Records to process:
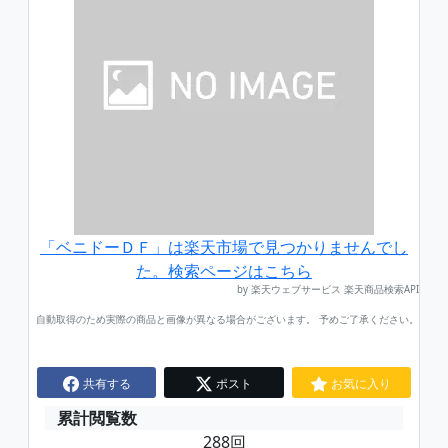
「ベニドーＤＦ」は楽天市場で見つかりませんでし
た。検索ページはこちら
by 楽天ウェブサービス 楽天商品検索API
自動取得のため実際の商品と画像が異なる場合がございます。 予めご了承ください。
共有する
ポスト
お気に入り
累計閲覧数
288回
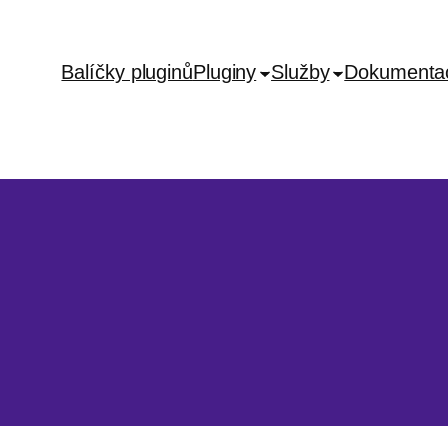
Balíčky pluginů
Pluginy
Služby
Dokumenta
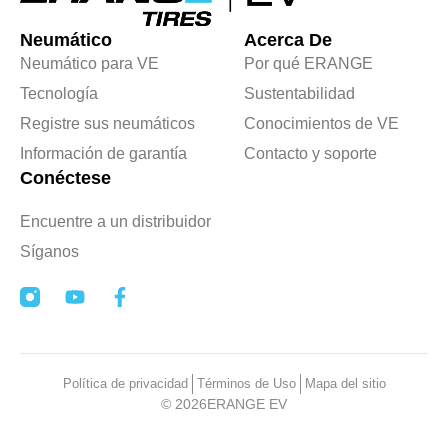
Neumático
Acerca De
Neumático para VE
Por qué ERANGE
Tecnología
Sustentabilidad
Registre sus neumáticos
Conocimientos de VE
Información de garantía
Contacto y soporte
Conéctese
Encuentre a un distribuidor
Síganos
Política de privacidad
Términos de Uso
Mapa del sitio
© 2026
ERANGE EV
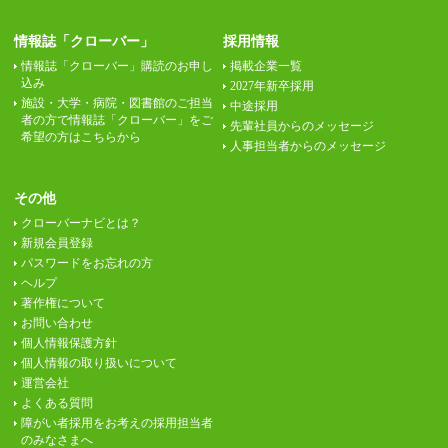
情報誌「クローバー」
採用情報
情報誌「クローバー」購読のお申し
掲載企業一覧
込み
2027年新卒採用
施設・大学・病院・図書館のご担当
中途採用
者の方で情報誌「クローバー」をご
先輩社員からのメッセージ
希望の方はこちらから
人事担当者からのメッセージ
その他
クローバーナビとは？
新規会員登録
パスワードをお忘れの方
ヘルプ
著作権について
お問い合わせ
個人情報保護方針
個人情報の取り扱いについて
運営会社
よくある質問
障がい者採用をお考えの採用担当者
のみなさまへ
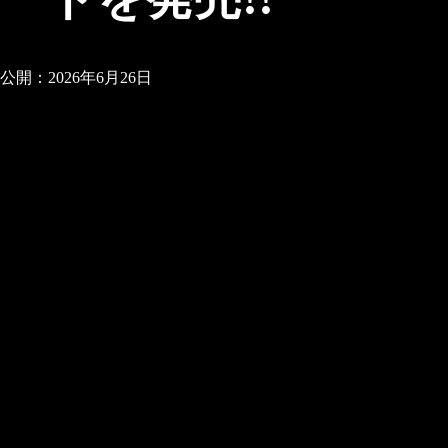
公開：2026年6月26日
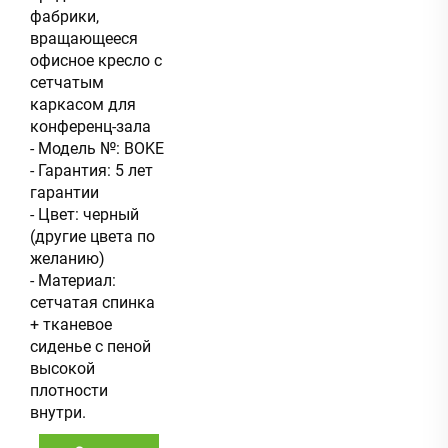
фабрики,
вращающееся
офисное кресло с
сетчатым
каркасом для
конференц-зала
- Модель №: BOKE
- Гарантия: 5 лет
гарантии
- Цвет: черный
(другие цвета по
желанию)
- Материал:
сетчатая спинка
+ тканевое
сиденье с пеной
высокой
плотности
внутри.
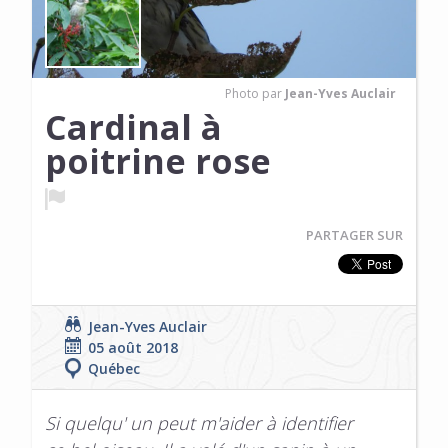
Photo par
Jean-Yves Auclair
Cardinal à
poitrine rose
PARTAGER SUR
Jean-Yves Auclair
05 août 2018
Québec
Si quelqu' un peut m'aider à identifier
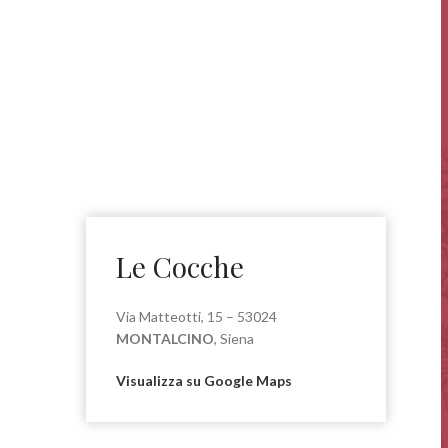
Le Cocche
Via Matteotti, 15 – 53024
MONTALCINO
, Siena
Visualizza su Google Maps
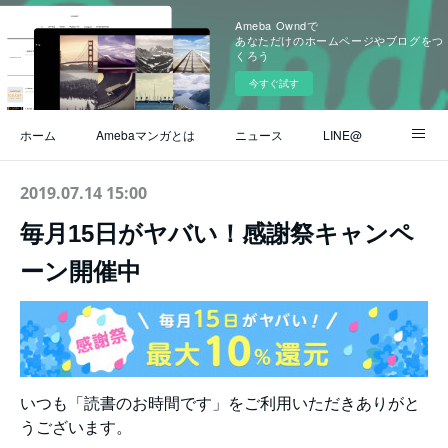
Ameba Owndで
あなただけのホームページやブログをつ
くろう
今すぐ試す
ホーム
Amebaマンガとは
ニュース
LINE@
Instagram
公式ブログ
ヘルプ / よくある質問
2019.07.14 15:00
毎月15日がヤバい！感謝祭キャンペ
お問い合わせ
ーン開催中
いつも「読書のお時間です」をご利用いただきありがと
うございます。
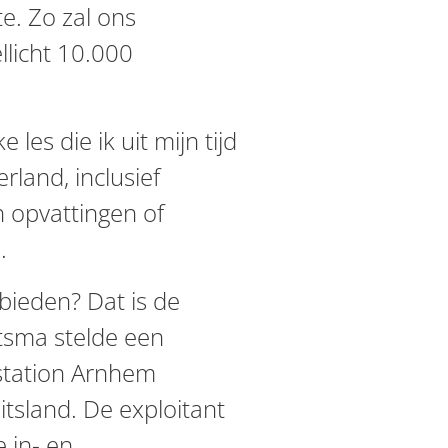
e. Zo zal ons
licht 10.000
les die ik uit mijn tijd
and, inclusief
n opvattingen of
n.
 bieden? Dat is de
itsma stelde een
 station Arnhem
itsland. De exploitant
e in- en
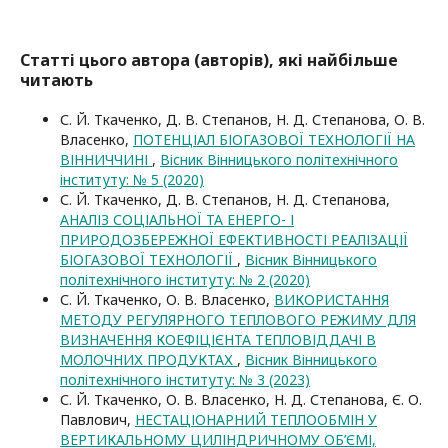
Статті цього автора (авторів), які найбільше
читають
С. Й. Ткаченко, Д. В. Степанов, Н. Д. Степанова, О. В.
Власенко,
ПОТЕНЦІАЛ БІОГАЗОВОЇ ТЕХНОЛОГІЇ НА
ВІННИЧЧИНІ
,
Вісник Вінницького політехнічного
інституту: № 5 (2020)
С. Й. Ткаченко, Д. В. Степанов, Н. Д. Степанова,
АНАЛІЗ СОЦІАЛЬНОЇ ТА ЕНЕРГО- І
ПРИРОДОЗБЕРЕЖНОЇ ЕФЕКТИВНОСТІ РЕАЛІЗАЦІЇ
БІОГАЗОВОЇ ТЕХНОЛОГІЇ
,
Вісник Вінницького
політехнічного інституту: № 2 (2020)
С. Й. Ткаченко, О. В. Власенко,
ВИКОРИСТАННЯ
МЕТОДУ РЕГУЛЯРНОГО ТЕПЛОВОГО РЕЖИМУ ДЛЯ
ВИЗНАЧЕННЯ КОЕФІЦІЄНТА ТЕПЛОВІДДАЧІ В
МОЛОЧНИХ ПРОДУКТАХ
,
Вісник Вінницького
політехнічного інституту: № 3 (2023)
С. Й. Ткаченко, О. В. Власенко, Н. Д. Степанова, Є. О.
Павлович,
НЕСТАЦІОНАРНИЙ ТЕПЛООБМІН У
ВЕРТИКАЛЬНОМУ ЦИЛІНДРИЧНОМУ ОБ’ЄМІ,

The problem: The entries should be printed again exactly as written, leaving all pictures out.

Your solution:
「ベニドーＤＦ」は楽天市場で見つかりませんでし
た。検索ページはこちら
by 楽天ウェブサービス 楽天商品検索API
自動取得のため実際の商品と画像が異なる場合がございます。 予めご了承ください。
共有する
ポスト
お気に入り
累計閲覧数
288回
Balíčky pluginů
Pluginy
Služby
Dokumenta
Neumático
Acerca De
Neumático para VE
Por qué ERANGE
Tecnología
Sustentabilidad
Registre sus neumáticos
Conocimientos de VE
Información de garantía
Contacto y soporte
Conéctese
Encuentre a un distribuidor
Síganos
Política de privacidad
Términos de Uso
Mapa del sitio
© 2026
ERANGE EV
情報誌「クローバー」
採用情報
情報誌「クローバー」購読のお申し
掲載企業一覧
込み
2027年新卒採用
施設・大学・病院・図書館のご担当
中途採用
者の方で情報誌「クローバー」をご
先輩社員からのメッセージ
希望の方はこちらから
人事担当者からのメッセージ
その他
クローバーナビとは？
新規会員登録
パスワードをお忘れの方
ヘルプ
著作権について
お問い合わせ
個人情報保護方針
個人情報の取り扱いについて
運営会社
よくある質問
障がい者採用をお考えの採用担当者
のみなさまへ
公開：2026年6月26日
фабрики,
вращающееся
офисное кресло с
сетчатым
каркасом для
конференц-зала
- Модель №: BOKE
- Гарантия: 5 лет
гарантии
- Цвет: черный
(другие цвета по
желанию)
- Материал:
сетчатая спинка
+ тканевое
сиденье с пеной
высокой
плотности
внутри.
Photo par
Jean-Yves Auclair
Cardinal à
poitrine rose
PARTAGER SUR
Jean-Yves Auclair
05 août 2018
Québec
Si quelqu' un peut m'aider à identifier
Le Cocche
Via Matteotti, 15 – 53024
MONTALCINO
, Siena
Visualizza su Google Maps
Ameba Owndで
あなただけのホームページやブログをつ
くろう
今すぐ試す
ホーム
Amebaマンガとは
ニュース
LINE@
Instagram
公式ブログ
ヘルプ / よくある質問
2019.07.14 15:00
毎月15日がヤバい！感謝祭キャンペ
お問い合わせ
ーン開催中
いつも「読書のお時間です」をご利用いただきありがと
うございます。
e. Zo zal ons
licht 10.000
les die ik uit mijn tijd
and, inclusief
n opvattingen of
n.
 bieden? Dat is de
itsma stelde een
 station Arnhem
itsland. De exploitant
e in- en
Статті цього автора (авторів), які найбільше
читають
С. Й. Ткаченко, Д. В. Степанов, Н. Д. Степанова, О. В.
Власенко,
ПОТЕНЦІАЛ БІОГАЗОВОЇ ТЕХНОЛОГІЇ НА
ВІННИЧЧИНІ
,
Вісник Вінницького політехнічного
інституту: № 5 (2020)
С. Й. Ткаченко, Д. В. Степанов, Н. Д. Степанова,
АНАЛІЗ СОЦІАЛЬНОЇ ТА ЕНЕРГО- І
ПРИРОДОЗБЕРЕЖНОЇ ЕФЕКТИВНОСТІ РЕАЛІЗАЦІЇ
БІОГАЗОВОЇ ТЕХНОЛОГІЇ
,
Вісник Вінницького
політехнічного інституту: № 2 (2020)
С. Й. Ткаченко, О. В. Власенко,
ВИКОРИСТАННЯ
МЕТОДУ РЕГУЛЯРНОГО ТЕПЛОВОГО РЕЖИМУ ДЛЯ
ВИЗНАЧЕННЯ КОЕФІЦІЄНТА ТЕПЛОВІДДАЧІ В
МОЛОЧНИХ ПРОДУКТАХ
,
Вісник Вінницького
політехнічного інституту: № 3 (2023)
С. Й. Ткаченко, О. В. Власенко, Н. Д. Степанова, Є. О.
Павлович,
НЕСТАЦІОНАРНИЙ ТЕПЛООБМІН У
ВЕРТИКАЛЬНОМУ ЦИЛІНДРИЧНОМУ ОБ’ЄМІ,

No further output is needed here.